## Provided records

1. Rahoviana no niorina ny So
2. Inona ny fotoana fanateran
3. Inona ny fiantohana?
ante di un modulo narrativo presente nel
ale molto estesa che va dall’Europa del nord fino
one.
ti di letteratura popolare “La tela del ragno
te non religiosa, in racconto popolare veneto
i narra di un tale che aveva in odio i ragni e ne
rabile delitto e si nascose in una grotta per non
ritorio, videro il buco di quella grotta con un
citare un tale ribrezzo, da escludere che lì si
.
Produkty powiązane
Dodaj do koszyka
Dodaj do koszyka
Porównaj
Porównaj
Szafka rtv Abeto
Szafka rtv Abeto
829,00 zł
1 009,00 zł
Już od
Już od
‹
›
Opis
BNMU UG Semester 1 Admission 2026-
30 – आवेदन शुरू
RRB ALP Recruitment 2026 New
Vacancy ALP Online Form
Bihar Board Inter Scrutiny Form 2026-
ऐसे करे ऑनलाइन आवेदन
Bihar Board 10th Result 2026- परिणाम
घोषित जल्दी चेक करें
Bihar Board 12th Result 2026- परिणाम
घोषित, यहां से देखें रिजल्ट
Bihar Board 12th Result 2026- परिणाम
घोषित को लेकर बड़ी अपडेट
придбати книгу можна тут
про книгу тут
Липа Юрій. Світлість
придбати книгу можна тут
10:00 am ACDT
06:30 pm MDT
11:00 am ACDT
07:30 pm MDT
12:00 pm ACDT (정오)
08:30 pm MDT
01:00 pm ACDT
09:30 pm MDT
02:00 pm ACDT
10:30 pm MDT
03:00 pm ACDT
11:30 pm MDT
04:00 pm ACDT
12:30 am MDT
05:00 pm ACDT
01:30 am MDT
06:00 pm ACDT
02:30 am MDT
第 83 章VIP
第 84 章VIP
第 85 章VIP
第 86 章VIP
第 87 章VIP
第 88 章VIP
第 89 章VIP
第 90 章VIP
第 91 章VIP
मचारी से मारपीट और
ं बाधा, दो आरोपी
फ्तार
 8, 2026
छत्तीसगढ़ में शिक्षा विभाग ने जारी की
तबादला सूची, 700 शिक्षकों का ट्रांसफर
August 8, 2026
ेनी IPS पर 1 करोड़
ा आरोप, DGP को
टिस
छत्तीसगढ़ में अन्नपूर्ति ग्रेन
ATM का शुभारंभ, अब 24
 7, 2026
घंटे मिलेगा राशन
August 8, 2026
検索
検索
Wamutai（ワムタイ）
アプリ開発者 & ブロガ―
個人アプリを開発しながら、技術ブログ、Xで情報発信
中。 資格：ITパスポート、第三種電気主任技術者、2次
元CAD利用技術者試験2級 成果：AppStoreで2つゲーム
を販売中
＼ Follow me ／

--

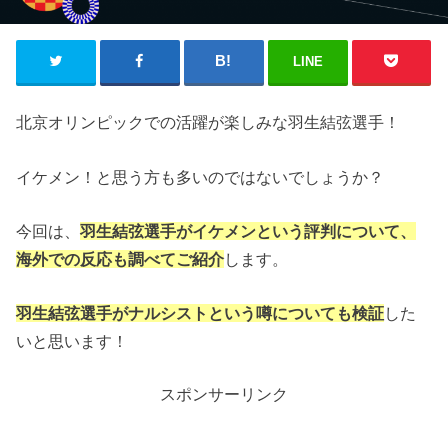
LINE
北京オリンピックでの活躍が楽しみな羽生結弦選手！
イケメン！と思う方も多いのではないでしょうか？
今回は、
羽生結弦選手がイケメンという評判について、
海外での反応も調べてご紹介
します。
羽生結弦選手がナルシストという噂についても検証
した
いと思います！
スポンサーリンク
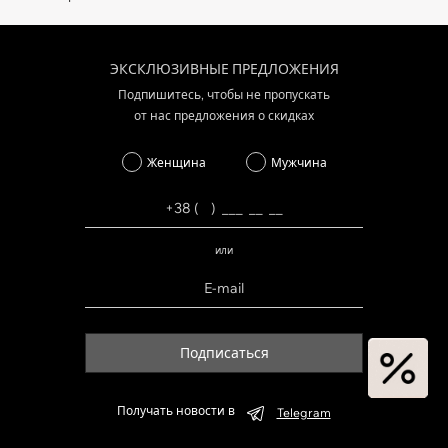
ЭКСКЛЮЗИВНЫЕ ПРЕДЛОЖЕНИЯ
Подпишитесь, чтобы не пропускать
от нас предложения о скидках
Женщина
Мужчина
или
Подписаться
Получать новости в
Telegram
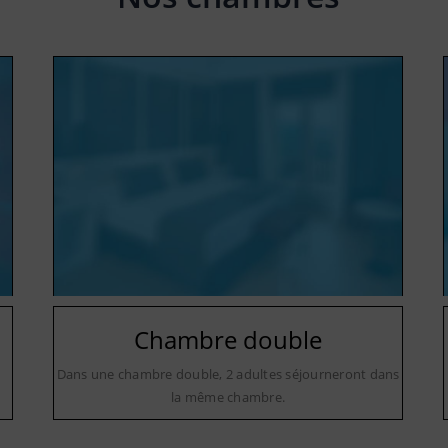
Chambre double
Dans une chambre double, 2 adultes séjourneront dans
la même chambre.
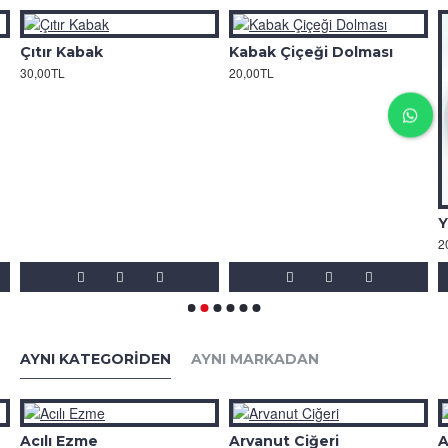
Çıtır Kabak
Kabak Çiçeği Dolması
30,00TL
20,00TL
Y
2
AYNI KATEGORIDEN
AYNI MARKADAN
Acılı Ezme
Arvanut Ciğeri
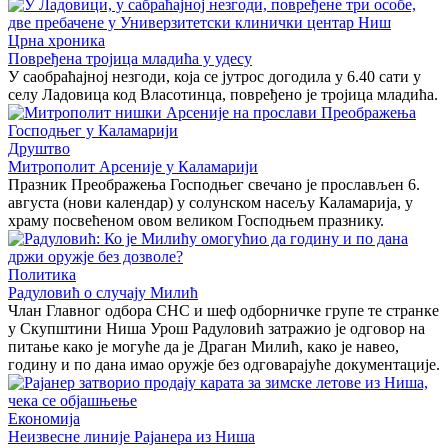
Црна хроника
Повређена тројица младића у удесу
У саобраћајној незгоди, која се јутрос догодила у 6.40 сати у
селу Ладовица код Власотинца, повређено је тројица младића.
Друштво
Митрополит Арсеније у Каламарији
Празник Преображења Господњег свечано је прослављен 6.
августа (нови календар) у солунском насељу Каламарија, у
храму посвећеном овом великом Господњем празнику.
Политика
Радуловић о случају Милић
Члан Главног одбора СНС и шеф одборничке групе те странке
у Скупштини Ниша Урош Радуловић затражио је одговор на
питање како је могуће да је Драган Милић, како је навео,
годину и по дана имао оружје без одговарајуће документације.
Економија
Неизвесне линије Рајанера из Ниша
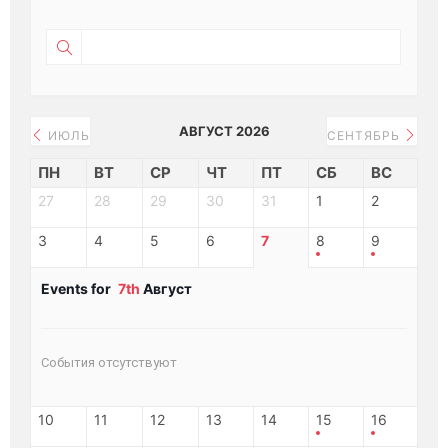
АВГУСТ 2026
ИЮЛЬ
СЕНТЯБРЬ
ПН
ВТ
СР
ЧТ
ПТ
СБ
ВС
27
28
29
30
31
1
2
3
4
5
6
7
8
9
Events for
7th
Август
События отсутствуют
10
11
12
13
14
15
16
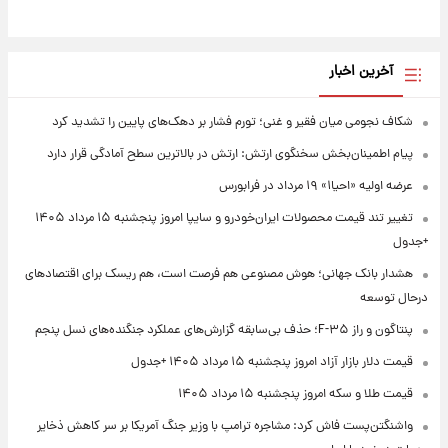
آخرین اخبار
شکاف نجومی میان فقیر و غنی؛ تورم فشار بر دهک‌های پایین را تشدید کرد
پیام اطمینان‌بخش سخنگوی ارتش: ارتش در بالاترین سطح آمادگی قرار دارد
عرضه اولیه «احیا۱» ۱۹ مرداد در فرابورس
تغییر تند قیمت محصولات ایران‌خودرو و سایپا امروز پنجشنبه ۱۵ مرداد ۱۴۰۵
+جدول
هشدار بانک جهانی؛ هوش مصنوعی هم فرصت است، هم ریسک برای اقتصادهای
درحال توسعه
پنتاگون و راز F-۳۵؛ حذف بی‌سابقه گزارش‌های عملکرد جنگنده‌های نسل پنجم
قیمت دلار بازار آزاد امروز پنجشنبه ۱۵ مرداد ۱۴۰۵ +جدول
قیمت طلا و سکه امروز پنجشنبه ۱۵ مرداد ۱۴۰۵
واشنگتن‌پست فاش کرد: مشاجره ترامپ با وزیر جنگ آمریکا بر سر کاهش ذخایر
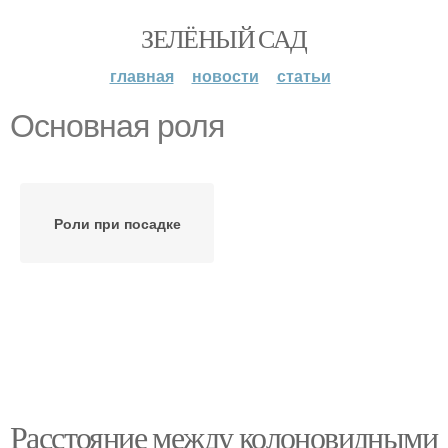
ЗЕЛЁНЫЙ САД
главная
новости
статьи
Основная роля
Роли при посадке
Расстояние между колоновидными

* * *

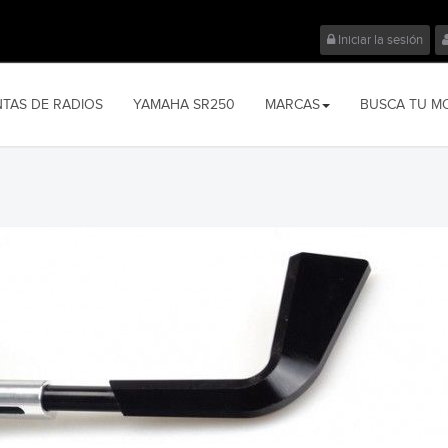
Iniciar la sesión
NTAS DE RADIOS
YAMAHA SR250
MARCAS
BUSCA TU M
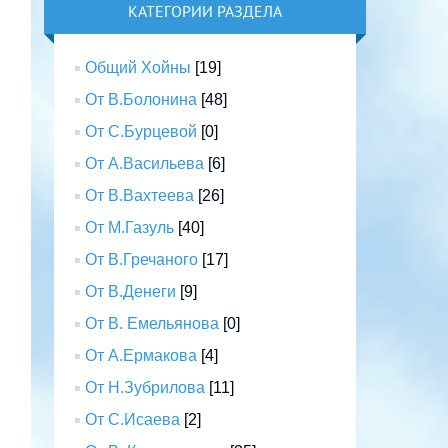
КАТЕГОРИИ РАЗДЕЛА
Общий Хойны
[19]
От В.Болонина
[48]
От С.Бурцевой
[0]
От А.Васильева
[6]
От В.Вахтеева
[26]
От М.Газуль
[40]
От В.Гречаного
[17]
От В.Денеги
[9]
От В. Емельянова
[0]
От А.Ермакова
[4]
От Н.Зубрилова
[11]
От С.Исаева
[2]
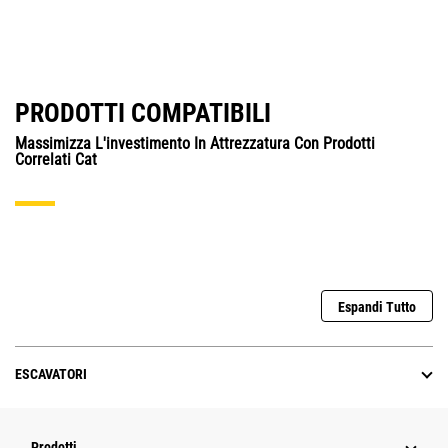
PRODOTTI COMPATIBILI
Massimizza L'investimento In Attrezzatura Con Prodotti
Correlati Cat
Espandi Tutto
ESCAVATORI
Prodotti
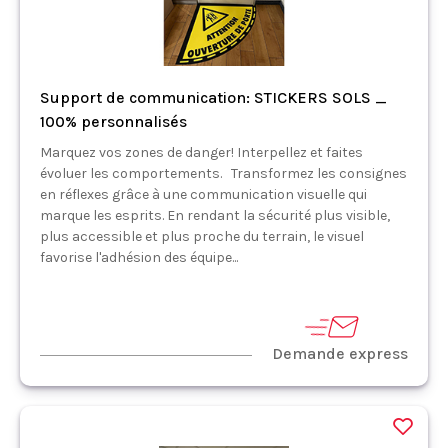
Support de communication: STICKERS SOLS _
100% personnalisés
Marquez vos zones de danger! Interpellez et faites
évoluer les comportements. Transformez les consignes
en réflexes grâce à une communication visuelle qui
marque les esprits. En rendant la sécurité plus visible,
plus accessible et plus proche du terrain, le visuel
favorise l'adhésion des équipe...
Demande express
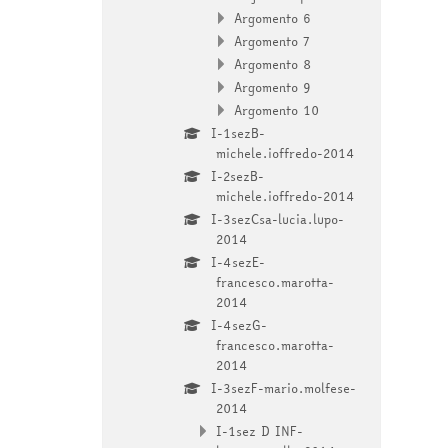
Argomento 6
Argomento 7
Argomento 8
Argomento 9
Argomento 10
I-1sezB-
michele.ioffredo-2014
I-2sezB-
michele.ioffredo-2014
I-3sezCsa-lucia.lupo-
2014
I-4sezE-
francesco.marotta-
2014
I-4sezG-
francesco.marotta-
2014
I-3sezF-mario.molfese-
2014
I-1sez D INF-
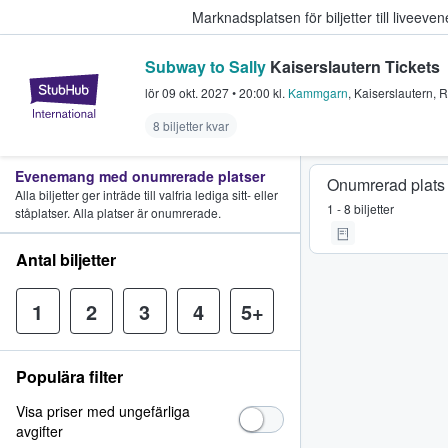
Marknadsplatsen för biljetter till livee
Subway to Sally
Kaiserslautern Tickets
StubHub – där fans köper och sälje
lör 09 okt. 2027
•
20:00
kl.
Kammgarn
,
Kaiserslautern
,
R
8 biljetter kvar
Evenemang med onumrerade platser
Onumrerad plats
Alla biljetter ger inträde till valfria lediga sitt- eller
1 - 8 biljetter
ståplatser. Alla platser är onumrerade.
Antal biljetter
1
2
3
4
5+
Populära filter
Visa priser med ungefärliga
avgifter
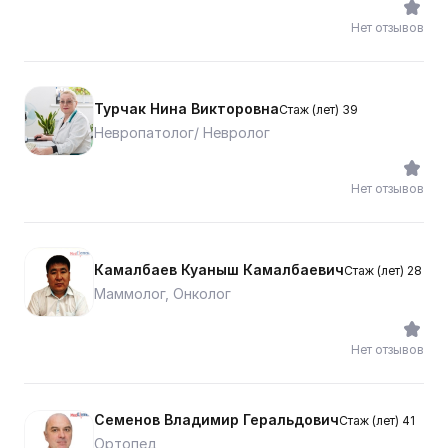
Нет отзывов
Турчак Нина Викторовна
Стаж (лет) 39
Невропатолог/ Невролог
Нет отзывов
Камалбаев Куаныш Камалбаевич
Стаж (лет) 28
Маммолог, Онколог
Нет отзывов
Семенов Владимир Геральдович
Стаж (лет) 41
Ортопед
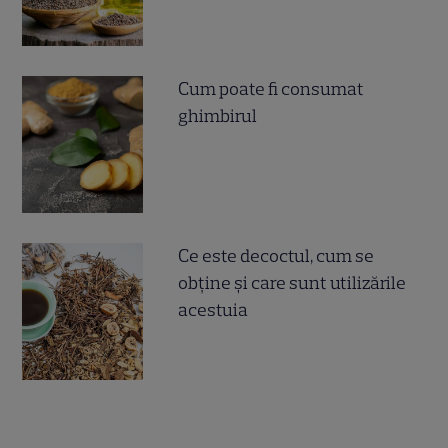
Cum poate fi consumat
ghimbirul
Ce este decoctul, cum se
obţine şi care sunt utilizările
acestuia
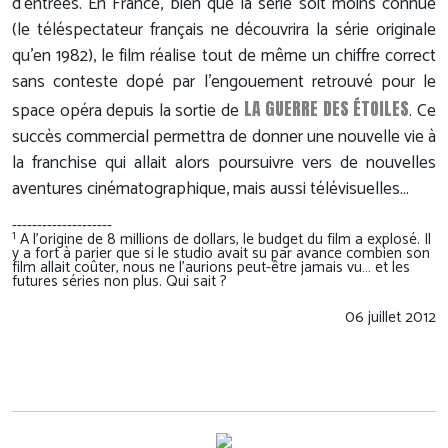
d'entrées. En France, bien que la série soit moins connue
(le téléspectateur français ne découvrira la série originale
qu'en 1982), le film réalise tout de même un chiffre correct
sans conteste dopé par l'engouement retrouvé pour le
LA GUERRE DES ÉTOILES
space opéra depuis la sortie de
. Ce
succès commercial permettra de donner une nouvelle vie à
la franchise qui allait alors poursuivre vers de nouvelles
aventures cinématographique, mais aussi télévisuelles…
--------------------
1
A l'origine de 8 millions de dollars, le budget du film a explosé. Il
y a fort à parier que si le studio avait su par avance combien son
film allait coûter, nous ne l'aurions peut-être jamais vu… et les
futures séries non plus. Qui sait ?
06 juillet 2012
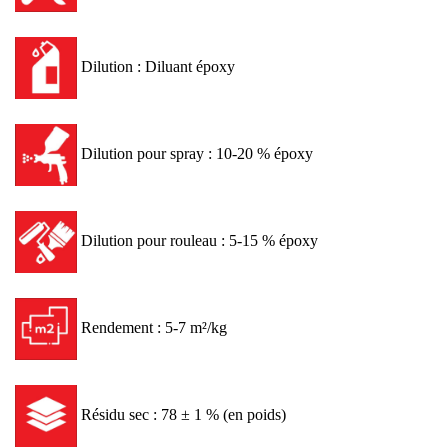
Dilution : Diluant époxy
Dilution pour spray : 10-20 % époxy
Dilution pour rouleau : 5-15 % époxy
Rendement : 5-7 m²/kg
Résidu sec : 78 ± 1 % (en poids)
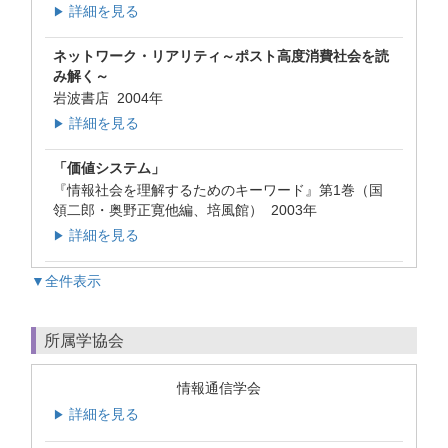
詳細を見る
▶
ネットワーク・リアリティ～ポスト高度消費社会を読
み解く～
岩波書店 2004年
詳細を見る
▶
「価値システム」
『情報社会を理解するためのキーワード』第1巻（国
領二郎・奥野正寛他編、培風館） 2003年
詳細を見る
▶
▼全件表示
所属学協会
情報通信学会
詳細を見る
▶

## Work instruction
Copy out the lines above exactly, beginning at the one that contains "1. Rahoviana no niorina ny So" and ending at the one that contains "rabile delitto e".

## Solution for this task
1. Rahoviana no niorina ny So
2. Inona ny fotoana fanateran
3. Inona ny fiantohana?
ante di un modulo narrativo presente nel
ale molto estesa che va dall’Europa del nord fino
one.
ti di letteratura popolare “La tela del ragno
te non religiosa, in racconto popolare veneto
i narra di un tale che aveva in odio i ragni e ne
rabile delitto e si nascose in una grotta per non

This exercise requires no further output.